进入大堂,屏退左右,石勇请沈涵上座,自己坐在下首。
“沈侍郎,”石勇率先开口,“下官有一言,不知当讲不当讲。”
“石指挥使但说无妨。”
“冯咏年在宁波六年,根深蒂固。府衙、税课司、市舶司遗址、乃至部分卫所军官,皆有其门生故旧。侍郎虽有人证物证,但若冯咏年反口不认,或推说下属擅为,再以地方维稳为由,联合本地士绅向朝廷施压……事情恐难简单了结。”
沈涵点头:“石指挥使所虑极是。本官亦知,单凭目前证据,或可定冯咏年失察、纵容之罪,却未必能直指其为主谋。且其背后,恐有更深势力。”
石勇目光微动:“更深势力?”
沈涵不答,反问:“石指挥使驻守镇海多年,可曾听闻‘八闽商会’、‘海蛇帮’余孽、或南洋商船异常往来之事?”
石勇神色凝重起来:“‘八闽商会’在宁波确有分号,生意做得颇大,与府衙往来密切。海蛇帮……永乐初年清剿后,明面上已绝迹,但近两年,确有些来历不明的船只,借商船名目,在偏僻岛礁出没,行踪诡秘。下官曾派巡船查探,但他们极为警惕,未获实据。”他顿了顿,“至于南洋商船……朝廷海禁虽严,但私下小规模贸易从未断绝。只是若说大规模异常,下官未闻。”
沈涵从怀中取出那货单抄件(原件已妥善藏好):“请石指挥使过目。
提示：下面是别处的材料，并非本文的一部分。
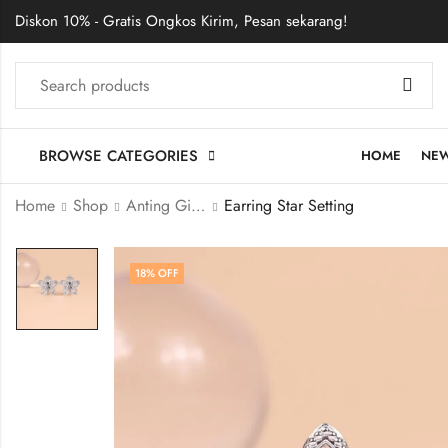
Diskon 10% - Gratis Ongkos Kirim, Pesan sekarang!
BROWSE CATEGORIES
HOME
NE
Home
Shop
Anting Giwang
Earring Star Setting
18
% OFF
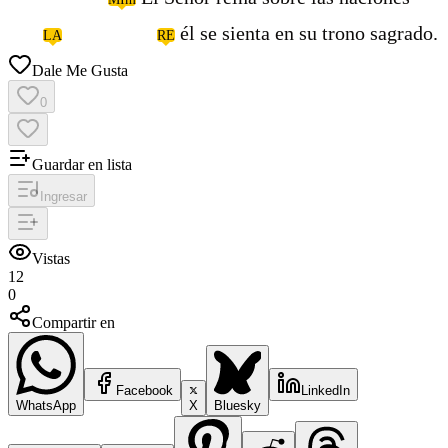
él se sienta en su trono sagrado.
LA
RE
Dale Me Gusta
0
Guardar en lista
Ingresar
Vistas
12
0
Compartir en
Facebook
LinkedIn
WhatsApp
X
Bluesky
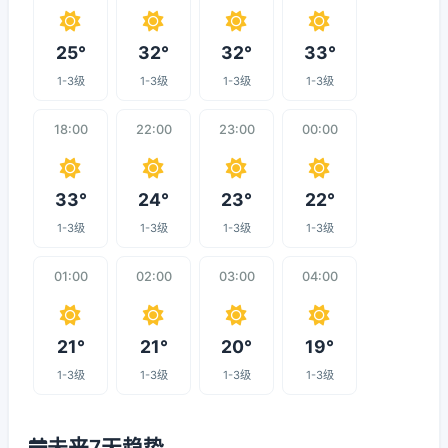
25°
32°
32°
33°
1-3级
1-3级
1-3级
1-3级
18:00
22:00
23:00
00:00
33°
24°
23°
22°
1-3级
1-3级
1-3级
1-3级
01:00
02:00
03:00
04:00
21°
21°
20°
19°
1-3级
1-3级
1-3级
1-3级
未来7天趋势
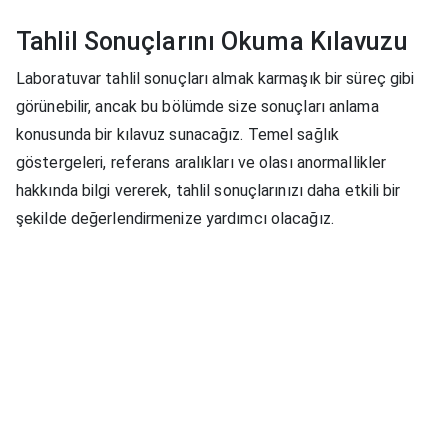
Tahlil Sonuçlarını Okuma Kılavuzu
Laboratuvar tahlil sonuçları almak karmaşık bir süreç gibi
görünebilir, ancak bu bölümde size sonuçları anlama
konusunda bir kılavuz sunacağız. Temel sağlık
göstergeleri, referans aralıkları ve olası anormallikler
hakkında bilgi vererek, tahlil sonuçlarınızı daha etkili bir
şekilde değerlendirmenize yardımcı olacağız.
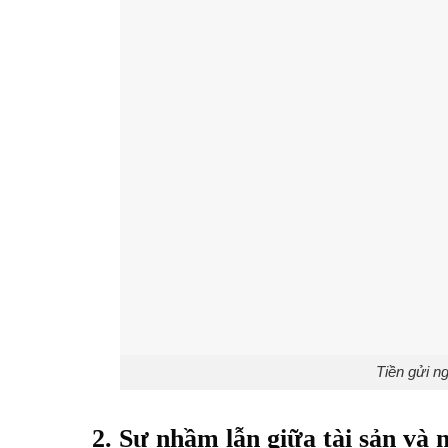
Tiền gửi n
2. Sự nhầm lẫn giữa tài sản và 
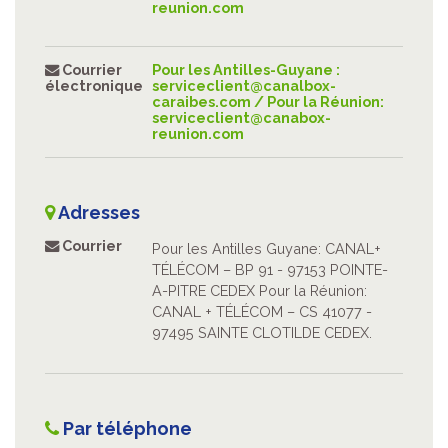
reunion.com
Courrier
Pour les Antilles-Guyane :
électronique
serviceclient@canalbox-
caraibes.com
/ Pour la Réunion:
serviceclient@canabox-
reunion.com
Adresses
Courrier
Pour les Antilles Guyane: CANAL+
TÉLÉCOM – BP 91 - 97153 POINTE-
A-PITRE CEDEX Pour la Réunion:
CANAL + TÉLÉCOM – CS 41077 -
97495 SAINTE CLOTILDE CEDEX.
Par téléphone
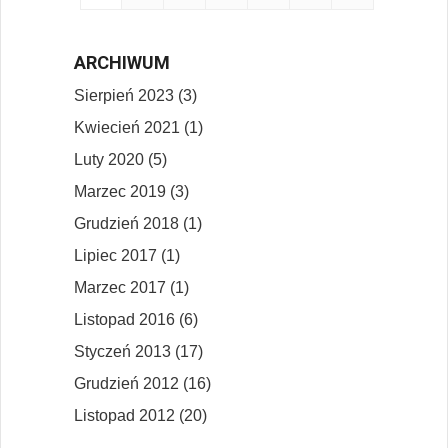
ARCHIWUM
Sierpień 2023 (3)
Kwiecień 2021 (1)
Luty 2020 (5)
Marzec 2019 (3)
Grudzień 2018 (1)
Lipiec 2017 (1)
Marzec 2017 (1)
Listopad 2016 (6)
Styczeń 2013 (17)
Grudzień 2012 (16)
Listopad 2012 (20)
”
石勇接过,仔细看罢,脸色越来越沉:“血锡矿、硬铜母锭、卍字符印模……这已远超寻常走私。他们想做什么?”
“私铸军器组件,意图不明。但所图必然非小。”沈涵收起抄件,“石指挥使,本官需要你的帮助。一,确保人犯、证据安全,直至朝廷人员抵达;二,若冯咏年或其他人以官府名义前来要人,需顶住压力;三,请指挥使暗中调阅镇海卫及宁波卫近年与‘八闽商会’或可疑商船的接触记录,尤其是物资采买、人员往来。”
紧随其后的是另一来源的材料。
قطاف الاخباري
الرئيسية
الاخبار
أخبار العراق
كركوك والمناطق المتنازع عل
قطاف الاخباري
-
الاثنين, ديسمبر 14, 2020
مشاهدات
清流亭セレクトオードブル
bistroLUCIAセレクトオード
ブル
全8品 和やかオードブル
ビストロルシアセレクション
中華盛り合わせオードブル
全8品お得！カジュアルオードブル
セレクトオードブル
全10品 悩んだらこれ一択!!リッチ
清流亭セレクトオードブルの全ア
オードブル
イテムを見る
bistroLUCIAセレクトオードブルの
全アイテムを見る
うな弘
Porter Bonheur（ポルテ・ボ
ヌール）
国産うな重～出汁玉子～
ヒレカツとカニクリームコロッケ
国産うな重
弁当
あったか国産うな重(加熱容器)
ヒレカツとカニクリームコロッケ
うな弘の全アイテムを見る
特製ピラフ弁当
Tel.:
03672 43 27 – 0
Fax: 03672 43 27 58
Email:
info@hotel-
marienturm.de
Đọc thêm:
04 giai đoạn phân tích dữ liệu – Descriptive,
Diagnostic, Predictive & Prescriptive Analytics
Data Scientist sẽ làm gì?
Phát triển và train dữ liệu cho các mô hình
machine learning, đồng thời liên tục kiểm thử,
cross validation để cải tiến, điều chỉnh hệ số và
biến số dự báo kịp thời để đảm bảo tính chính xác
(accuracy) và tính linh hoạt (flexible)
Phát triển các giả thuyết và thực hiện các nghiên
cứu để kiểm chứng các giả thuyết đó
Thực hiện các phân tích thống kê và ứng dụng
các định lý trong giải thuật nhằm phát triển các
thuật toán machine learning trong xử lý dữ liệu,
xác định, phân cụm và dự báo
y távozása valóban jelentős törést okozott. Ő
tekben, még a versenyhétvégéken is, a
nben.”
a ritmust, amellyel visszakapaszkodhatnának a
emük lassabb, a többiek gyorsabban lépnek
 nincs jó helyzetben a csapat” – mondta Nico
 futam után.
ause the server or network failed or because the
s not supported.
石勇沉默良久,手指无意识敲击座椅扶手。他并非冯咏年一党,但也不想卷入过深。然而黑色令牌代表的含义、货单上的内容、以及沈涵昨夜亲身涉险捣毁私铸工坊的行事,都表明此事已非寻常贪腐,而是触及国本的大案。
终于,他重重点头:“下官职责所在,保境安民,稽查不法。此案既涉通敌私铸,镇海卫义不容辞。三条,下官皆可应允。但——”他看向沈涵,“下官需侍郎一句准话:朝廷对此案,决心有多大?”
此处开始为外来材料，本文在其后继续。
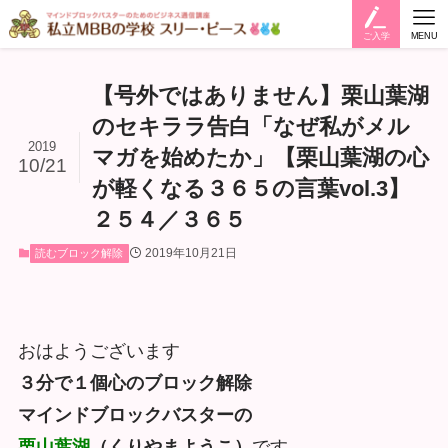
ご入学
MENU
【号外ではありません】栗山葉湖
のセキララ告白「なぜ私がメル
2019
マガを始めたか」【栗山葉湖の心
10/21
が軽くなる３６５の言葉vol.3】
２５４／３６５
2019年10月21日
読むブロック解除
おはようございます
３分で１個心のブロック解除
マインドブロックバスターの
栗山葉湖
（くりやまようこ）
です。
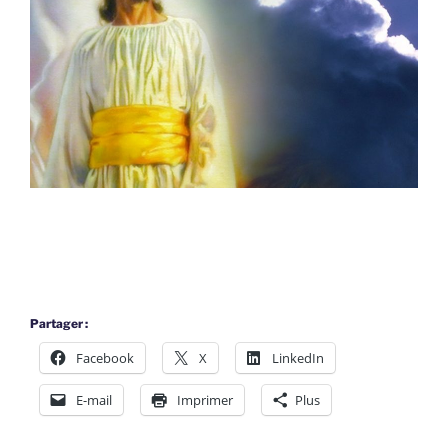
Partager :
Facebook
X
LinkedIn
E-mail
Imprimer
Plus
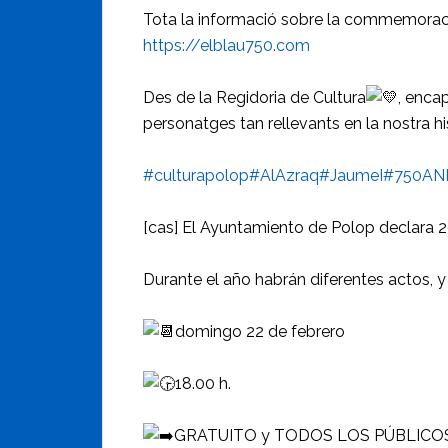
Tota la informació sobre la commemoració i
https://elblau750.com
Des de la Regidoria de Cultura
, enca
personatges tan rellevants en la nostra his
#culturapolop
#AlAzraq
#JaumeI
#750AN
[cas] El Ayuntamiento de Polop declara 
Durante el año habrán diferentes actos, y
domingo 22 de febrero
18.00 h.
GRATUITO y TODOS LOS PÚBLICOS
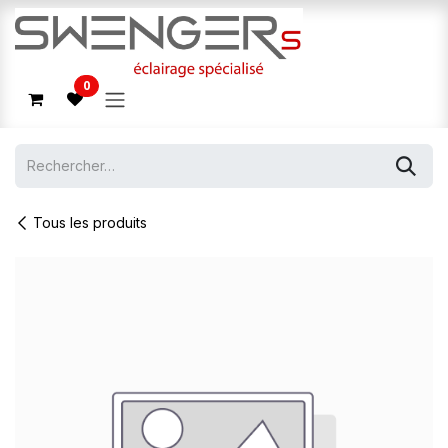
Se rendre au contenu
0
Tous les produits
沈涵直视他,一字一句道:“陛下授我密旨,允我先斩后奏、便宜行事。王砚大人在都察院协调,蒋瓛大人的水师正在清剿海上据点。至于决心……”他指了指西北方向,“‘大秤’已在路上。”
石勇深吸一口气,起身抱拳:“下官明白了。镇海卫上下,听候侍郎差遣!”
午后,宁波府衙。
冯咏年坐在书房内,面前的茶早已凉透。他手中捏着一份刚收到的密报,指尖因用力而发白。
密报来自海上线人,言简意赅:“潮音洞出事,张疤脸重伤遁走,广船遇袭南逃,长随被擒,货单或失。沈涵未死,获神秘黑衣援救,现去向不明。”
每一个字,都像一根冰锥,刺入他心脏。
他最担心的事,还是发生了。沈涵不仅摸到了潮音洞,还截获了货单——那上面有南洋来源、交接人印信,是直通上游的铁证!长随被抓,更是致命。那是他的贴身亲信,知道太多内情。
更让他心惊的是“神秘黑衣援救”。谁的人?锦衣卫?京营?还是……宫里那位一直隐在暗处的?
他强迫自己冷静下来。事已至此,慌无用,须谋后路。
沈涵未回宁波港,而是“去向不明”。会去哪?躲起来了?还是去了……镇海卫?